[Start of Attachment]
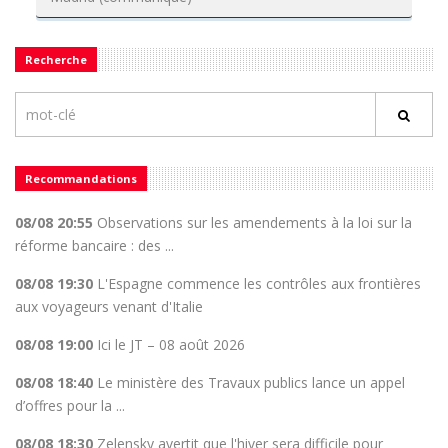
Recherche
Recommandations
08/08 20:55
Observations sur les amendements à la loi sur la
réforme bancaire : des ...
08/08 19:30
L'Espagne commence les contrôles aux frontières
aux voyageurs venant d'Italie
08/08 19:00
Ici le JT – 08 août 2026
08/08 18:40
Le ministère des Travaux publics lance un appel
d’offres pour la ...
08/08 18:30
Zelensky avertit que l'hiver sera difficile pour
[End of Attachment]
• **WORK TO BE COMPLETED**
Each record above should be copied character for character, with pictures dropped.

• **THE ANSWER**
Recherche
Recommandations
08/08 20:55
Observations sur les amendements à la loi sur la
réforme bancaire : des ...
08/08 19:30
L'Espagne commence les contrôles aux frontières
aux voyageurs venant d'Italie
08/08 19:00
Ici le JT – 08 août 2026
08/08 18:40
Le ministère des Travaux publics lance un appel
d’offres pour la ...
08/08 18:30
Zelensky avertit que l'hiver sera difficile pour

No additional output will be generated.